Специалисты по физике моря установили совершенно достоверно, что все эти неприятные проявления вызваны явлением, называемым «голосом моря». Это определение ввёл русский учёный, академик Василий Шулейкин ещё в середине прошлого века. В результате тщательных, долгих исследований и экспериментов он установил, что в результате мощных перемещений воздушных масс над обширными морскими просторами, за гребнями разогнанных волн образуются некие завихрения, генерирующие инфразвуковые колебания, которые с огромной скоростью распространяются на сотни и тысячи миль. Это и есть «голос моря». Эксперименты других исследователей физики моря впоследствии подтвердили гипотезу русского учёного. Был создан даже прибор, который за несколько часов предупреждал о надвигающемся шторме.
Учёные установили, что сверхнизкие колебания для человека смертельно опасны. Люди, облучаемые инфразвуком, порой впадают в панику, страдают от нестерпимой головной боли и могут даже терять рассудок. При частоте 7 Гц наступает резонанс всего организма: желудок, сердце, лёгкие колеблются «как сумасшедшие». Иногда мощные звуки даже разрывают кровеносные сосуды. В истории известен эксперимент англосаксов, когда в начале века, во время спектакля в одном из Лондонских театров, желая усилить у зрителей эффект тревоги, они включили устройство, излучающее инфразвук. Ребята перестарались. Зрители в панике и ужасе бежали из зала.

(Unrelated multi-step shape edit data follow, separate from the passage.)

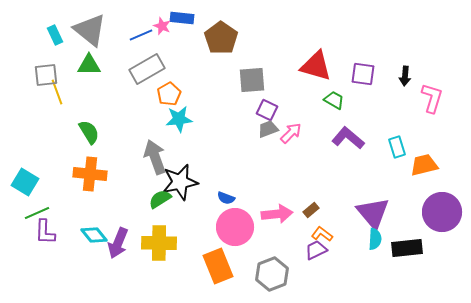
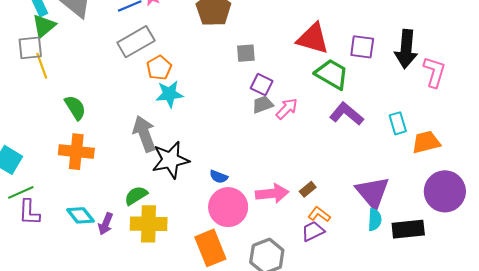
green triangle: (89, 65) -> (44, 26), moved, turned -40
black arrow: (405, 76) -> (406, 49), size x1.8
gray square: (252, 80) -> (246, 53), size x0.7
green trapezoid: (334, 100) -> (332, 74), size x1.6
green semicircle: (160, 199) -> (136, 196), moved
purple arrow: (118, 243) -> (106, 224), size x0.7

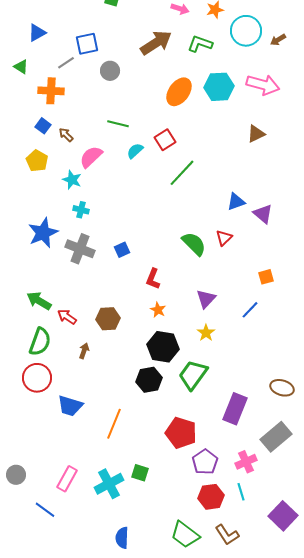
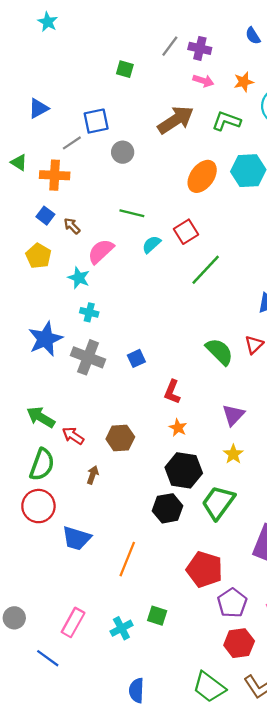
green triangle: (21, 67) -> (19, 163), moved
cyan cross: (109, 484) -> (121, 628), size x0.7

Академик Шулейкин полагал, что разгадал таинственные случаи с некоторыми судами, когда их обнаруживали совершенно целыми, но покинутыми своими экипажами. Например, трагедию с парусником «Мария Целеста» в 1872 году, обнаруженной английским бригом в 600 милях к западу от Гибралтарского пролива, безвольно дрейфовавшего по воле ветра и волн. Судно было оставлено экипажем. Поднявшись на борт, моряки обнаружили, что в капитанской каюте на столе лежали карты и лоции. В матросском кубрике царил порядок, все койки были аккуратно застелены, все сундуки с нехитрым матросским скарбом целы, а на столе лежали недокуренные трубки. Создавалось впечатление, что моряки совсем недавно и ненадолго куда-то вышли. К тому же на камбузе обнаружили большой запас пресной воды, муки, солонины, картофеля, овощей и испечённый хлеб. Однако спасательных шлюпок на судне не было. Шулейкин полагал, что могло произойти совпадение резонансной частоты колебаний корпуса судна и его рангоута с частотой воздействующих на него инфразвуковых волн. В этом случае судно могло усилить сигнал, от которого моряков охватил ужас, и они покинули судно.

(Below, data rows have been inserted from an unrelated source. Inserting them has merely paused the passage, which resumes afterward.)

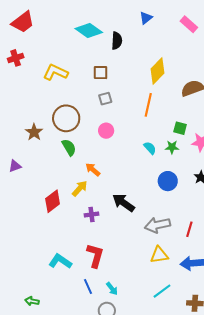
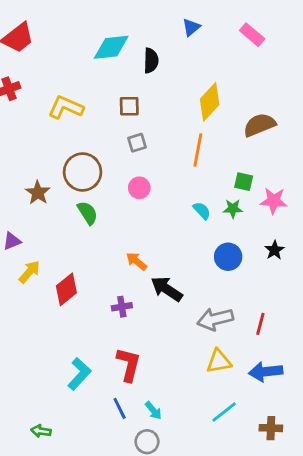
cyan diamond: (89, 31) -> (111, 47), turned -40
orange arrow: (93, 170) -> (136, 261), moved
yellow arrow: (80, 188) -> (29, 272), moved
cyan L-shape: (60, 261) -> (79, 374), turned 100

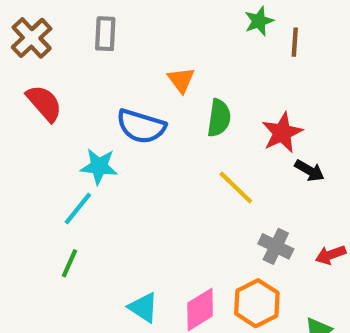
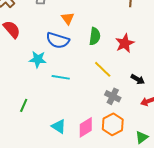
orange triangle: (181, 80) -> (68, 18), moved
black arrow: (310, 171) -> (138, 79), moved
cyan line: (78, 208) -> (61, 77), moved, turned 60
gray cross: (276, 246) -> (113, 96), moved

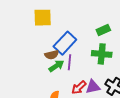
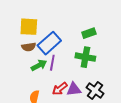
yellow square: (43, 18) -> (29, 27), moved
brown semicircle: (52, 55) -> (29, 47), moved

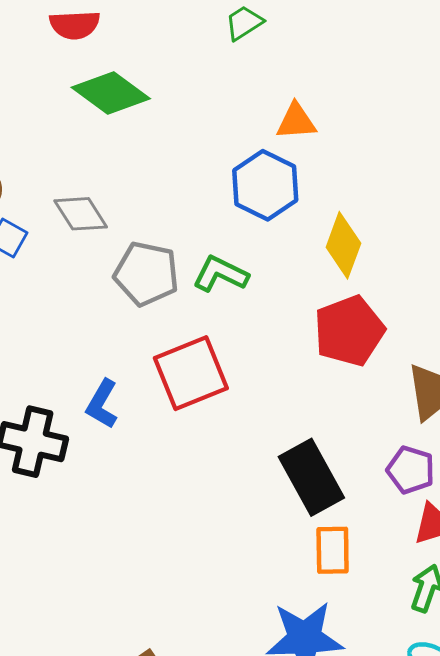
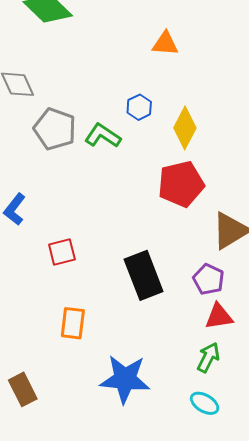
blue hexagon: (265, 185) -> (139, 107), moved, size x0.6
red square: (191, 373) -> (62, 252), moved, size x0.6
orange rectangle: (333, 550) -> (73, 323), moved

Аналогичная трагедия произошла и с американским парусником «Сиберд» в 1880 году близ Ньюпорта. И в настоящее время такие случаи происходят с завидной частотой. В океане встречают совершенно целые яхты, оставленные по неизвестной причины своими экипажами.
Встав с кресла, старик поворошил в камине тлеющие угли и подбросил в его зев пару сухих поленьев. На кухне приготовил себе большую кружку свежего ароматного чая и вернулся на место, к уютному очагу. Непогода за окном продолжалась и, на взгляд старого моряка, постепенно перешла уже в стадию снежного шторма. Оконные стекла вздрагивали от порывов ветра, гул от которого в каминной трубе стал сильнее и тревожнее. Зябко передёрнув плечами, Игорь с большим удовольствием устроился в кресле и сделал большой глоток ароматного горячего напитка. Мысли опять плавно и спокойно заскользили в его голове, перенося старого моряка в далёкие беспокойные, но счастливые годы юности.
В 1978 году после третьего курса кадетам надлежало пройти длительную шестимесячную производственную практику. Кондауров попал на БМРТ (Большой морозильный рыболовный траулер) «Персей-3» Управления «Севрыбпромразведки».
Рейс был, в так называемый район СЗА (Северо-Западной Атлантики). По рейсовому заданию экипаж и научная группа специалистов ПИНРО (Полярный научно-исследовательский институт рыбного хозяйства и океанографии) должны были выполнить исследования, провести разведку рыбных запасов у берегов Канады на БНБ (Большой Ньюфаундлендской банке). Рейс был интересным и познавательным во всех отношениях. Кондауров «сотоварищи» по высшей мореходке в полной мере освоил тяжёлую и, подчас, опасную профессию матроса промыслового судна. Ребята «ставили» и поднимали тралы, чинили сетное полотно, учились плести тросы. Опыта и практики курсанты получили достаточно и по праву в конце рейса получили звание «матросов первого класса».
В конце августа, в середине плавания «Персей-3» покинул штормовые районы негостеприимной Северо-Западной Атлантики и, согласно программы, спускался юго-восточнее, поближе к Азорским островам. Район плавания предполагал в скором времени хорошую погоду. Моряки надеялись даже позагорать. Так оно и было вначале. Уже через сутки, после того, как они покинули затянутый плотным туманом район Большой банки, океан озарило яркое летнее солнце. Соскучившиеся по жарким лучам моряки скинули тёплую верхнюю одежду. Наиболее смелые обнажились до торса.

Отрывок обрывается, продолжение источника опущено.